VALERIA GUERRA-GARCIA
Bio
Valeria is an artist who primarily works in oil painting. Her practice addresses themes of devotion and sacrifice, with a particular interest in the ways violence is disguised through opulence.
Influenced by her Catholic upbringing in Lima, her figurative paintings explore the tension between ritual and violence.
Her most recent work draws on the figure of the matador and the tradition of bullfighting, using the corrida as a space where ritualized violence is celebrated for its masculinity.
By focusing on ornamentation and the adorned body, Guerra-Garcia examines how visual excess transforms acts of violence into objects of reverence.
Statement
My practice explores devotion and sacrifice through the ways violence is transformed by aesthetic excess into something that can be revered. I am interested in how belief systems shape the body, and how surrender is recast as reverence, raising questions about where the boundary between love and violence is drawn.

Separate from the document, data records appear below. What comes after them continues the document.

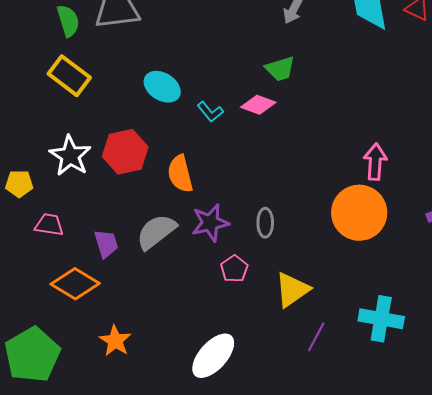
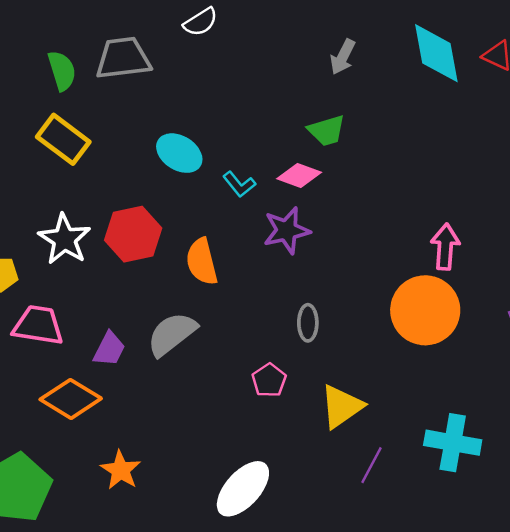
purple star: (210, 223) -> (287, 230), moved
pink trapezoid: (49, 225) -> (38, 325), size x1.4
purple trapezoid: (106, 244) -> (109, 349), turned 44

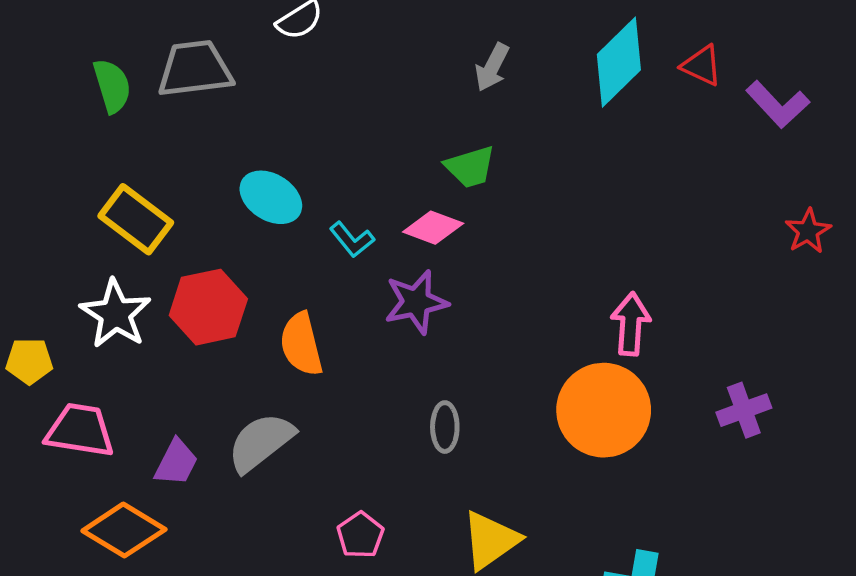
cyan diamond: (436, 53) -> (619, 62), turned 56
yellow rectangle: (63, 139) -> (136, 219), moved
pink pentagon: (269, 380) -> (360, 535), moved

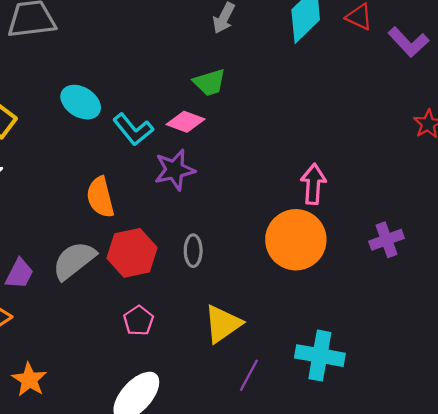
cyan L-shape: (352, 240) -> (133, 129), size x1.4
red hexagon: (208, 307) -> (132, 253), moved

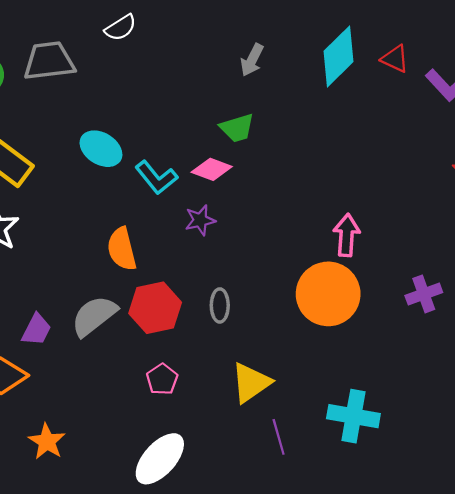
purple star: (175, 170) -> (200, 220), size x0.7
purple line: (249, 375) -> (279, 437), turned -44

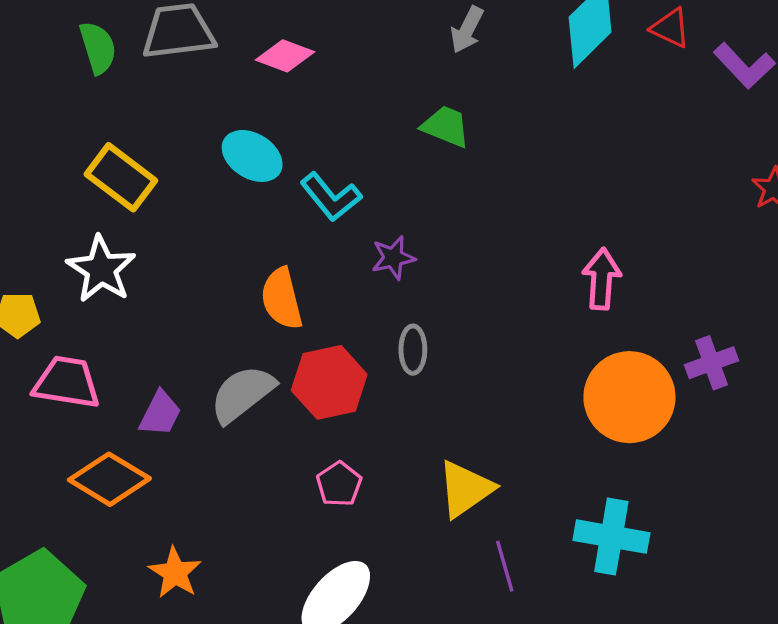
green trapezoid: (237, 128) -> (446, 126), turned -141
pink diamond: (212, 169) -> (285, 56), moved
orange circle: (328, 294) -> (629, 397), moved
gray ellipse: (220, 305) -> (413, 350), moved

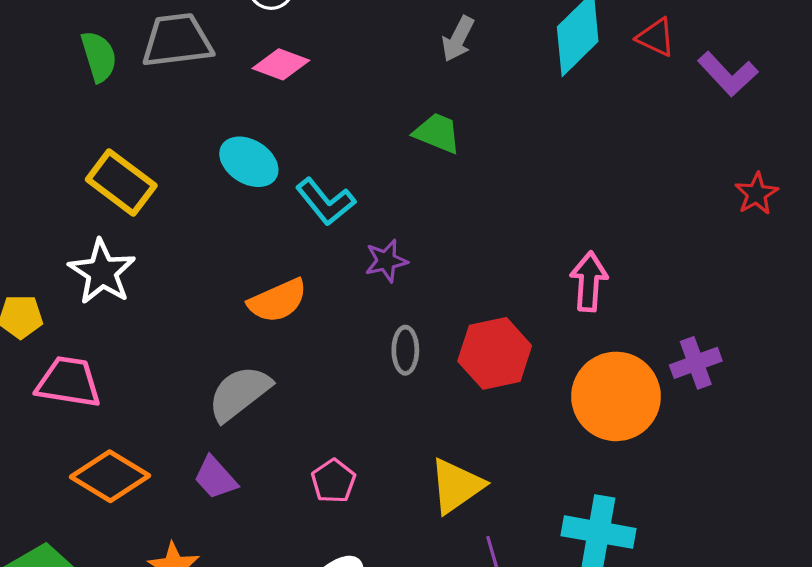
orange semicircle: (282, 299) -> (278, 301), turned -100
red hexagon: (329, 382) -> (495, 353), moved
purple trapezoid: (160, 414) -> (215, 478), moved, turned 111

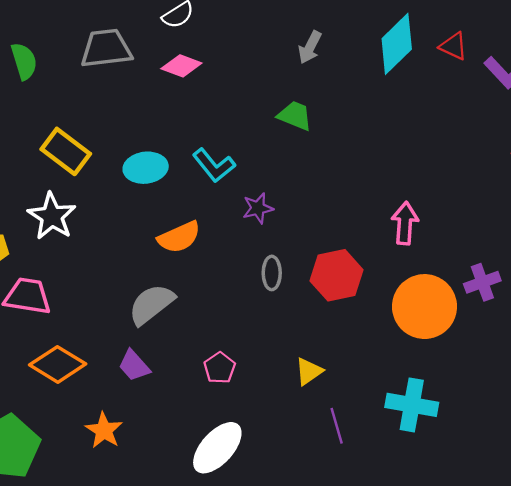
green semicircle: (99, 56) -> (24, 61), moved
cyan ellipse: (249, 162) -> (146, 168), moved, turned -39
yellow triangle: (456, 486) -> (309, 371), size x0.7

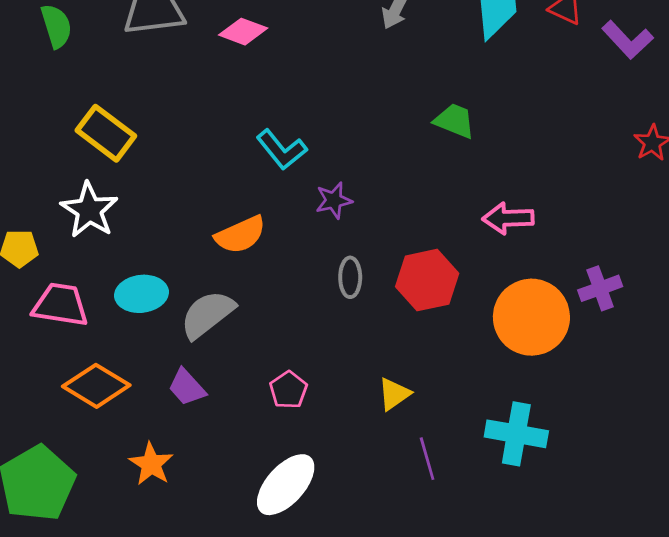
green trapezoid: (295, 116) -> (455, 121), moved
cyan ellipse: (146, 168) -> (141, 294), moved
pink arrow: (405, 223) -> (508, 218), turned -96

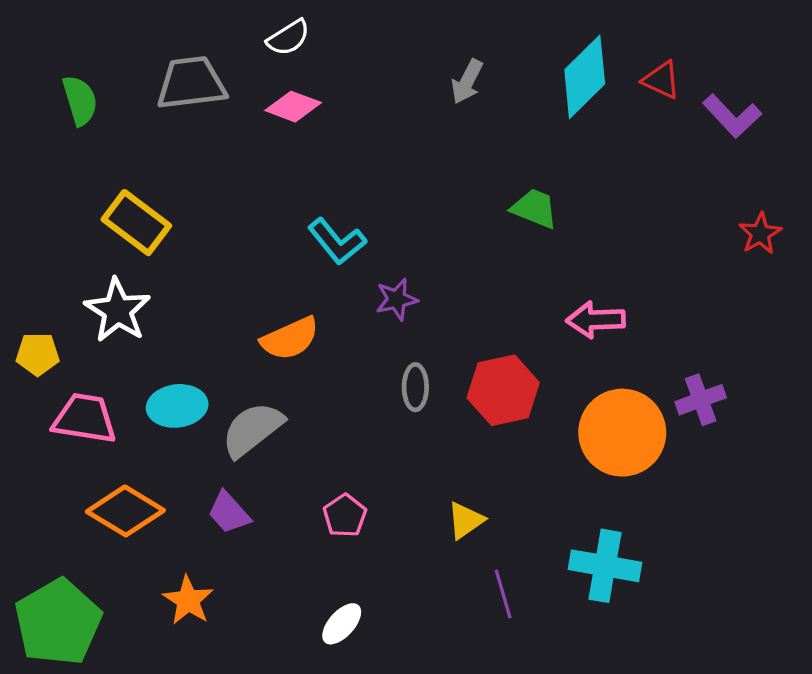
white ellipse: (286, 485) -> (342, 624), size x0.6

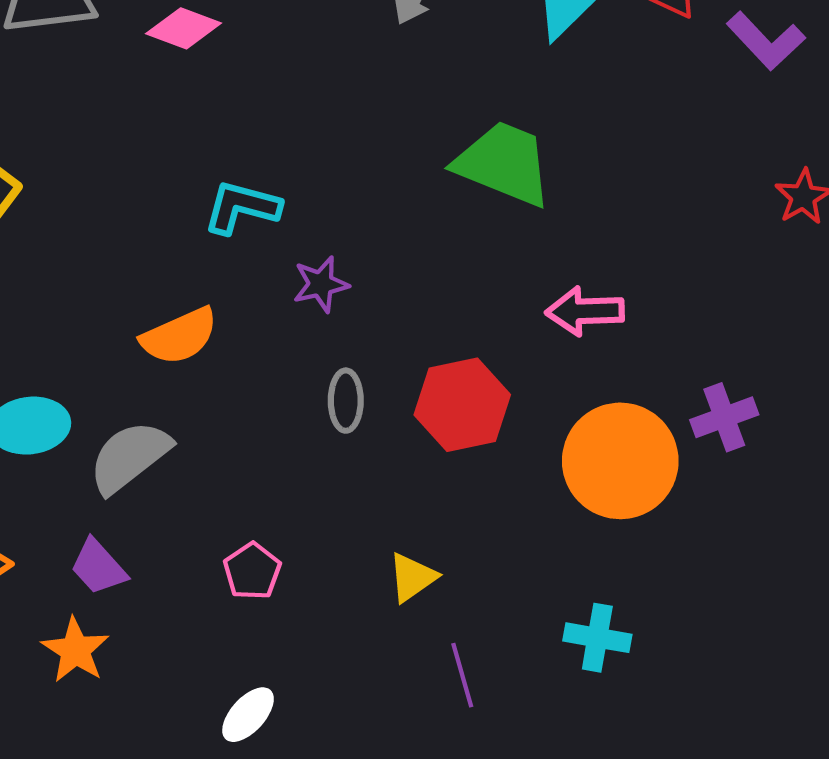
green trapezoid: (534, 208) -> (504, 164), size x1.6
cyan L-shape: (337, 241) -> (242, 207), turned 144
cyan cross: (605, 566) -> (597, 638), size x0.7
orange star: (188, 600) -> (75, 650), moved

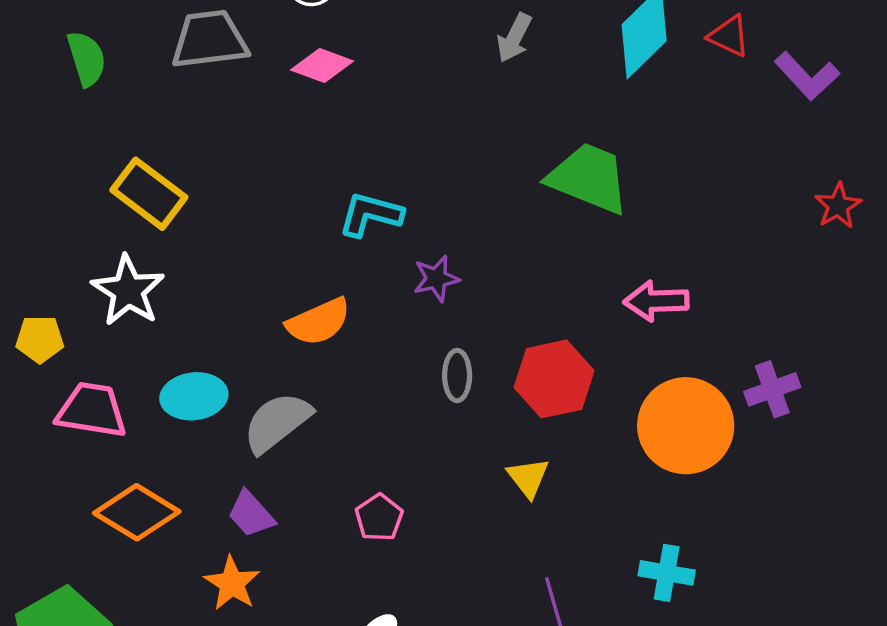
yellow triangle: (412, 577) -> (528, 478), moved, turned -33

Through painting, I examine femininity and masculinity as ritualized roles. The feminine body appears absorbed in acts of surrender, while masculinity is constructed through adornment and control, presenting violence as disciplined and worthy of celebration. In both cases, the body is positioned for consumption, functioning as an object or instrument of devotion.
By focusing on costume, ornamentation, and the staging of the figure, my work considers how visual excess conceals harm and allows violence to be digestible and desirable.